Machen wir uns nichts vor: Deutschland und Europa haben bei den meisten technologischen Entwicklungen den Anschluss verpasst. Bei der Digitalisierung, Nanotechnik, Gentechnik, im Elektronikbereich, in der Internet- und vielen anderen Zukunftsbranchen liegen wir zehn bis 15 Jahre zurück. Einzig in zwei Bereichen haben wir einen Vorsprung gegenüber anderen Ländern (durch die Weltuntergangsdiskussion der letzten 40 Jahre), der jetzt in Innovation umgesetzt werden kann: in den Bereichen Umwelt und Gesundheit.

Hierbei geht es nun aber nicht mehr um moralische Argumentation. Denn im Umweltschutzbereich ist so über Jahrzehnte nichts Relevantes von politischer Seite aus unternommen worden – außer ökologistischer Gesetzgebungen, da man meinte, man könnte der Wirtschaft Umweltschutz nicht zumuten. Das Gegenteil ist jedoch der Fall: Indem man die Produktion mit einem Triple-Top-Line-Ansatz vollzieht, der Wirtschaft, Gesellschaft und Umwelt gleichermaßen als Chance begreift, entstehen Produkte und Dienstleistungen, die nicht mit „Sklavenarbeit“ aus Fernost konkurrieren.

Eine solche Wirtschaft, von der Wiege zur Wiege (Cradle to Cradle) genannt, unterscheidet dabei zwischen zwei Kreisläufen: dem biologischen Kreislauf für alle Materialien und Produkte, die sich durch ihre Anwendung chemisch, biologisch oder physikalisch verändern (zum Beispiel Schuhsohlen, Bremsbeläge, Autoreifen, Waschmittel) und dem technischen Kreislauf, in dem Produkte zirkulieren, die bei ihrer Anwendung erhalten bleiben, so wie Fernseher und Waschmaschinen – diese werden (im Gegensatz zu den biologischen Nährstoffen) zu technischen Nährstoffen. In der digitalisierten Welt, in der auch die Produkte digital erfasst werden, gibt es dann keinen Abfall mehr, alles wird zum Nährstoff für die Bio- oder Technosphäre (siehe Abbildung).

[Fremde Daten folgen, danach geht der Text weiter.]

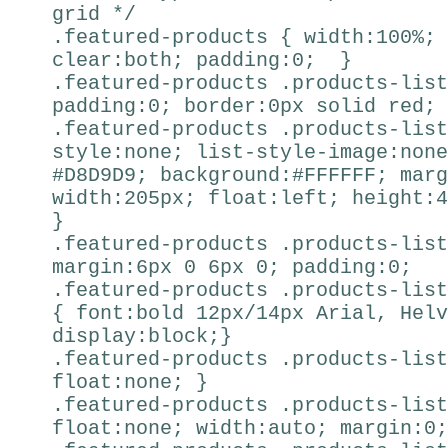
grid */
.featured-products { width:100%; 
clear:both; padding:0; }
.featured-products .products-list
padding:0; border:0px solid red; 
.featured-products .products-list
style:none; list-style-image:none
#D8D9D9; background:#FFFFFF; marg
width:205px; float:left; height:4
}
.featured-products .products-list
margin:6px 0 6px 0; padding:0; 
.featured-products .products-list
{ font:bold 12px/14px Arial, Helv
display:block;}
.featured-products .products-list
float:none; }
.featured-products .products-list
float:none; width:auto; margin:0;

Inzwischen gibt es bereits etwa 11.000 solcher Cradle-to-Cradle-Produkte. Es gibt viele Unternehmen, die Cradle to Cradle als Innovationschance sehen: zum Beispiel die Firma Tarkett, wenn sie keine Teppichböden verkauft, sondern diese als Dienstleistungen anbietet. Man verkauft also lediglich eine Fußbodenverpackungs-versicherung mit zehnjähriger Laufzeit. So setzt der Hersteller das beste Material ein und nicht nur das billigste. Gleichzeitig werden Teppichböden hergestellt, die nicht nur ungiftig sind, sondern die aktiv Feinstäube an sich binden.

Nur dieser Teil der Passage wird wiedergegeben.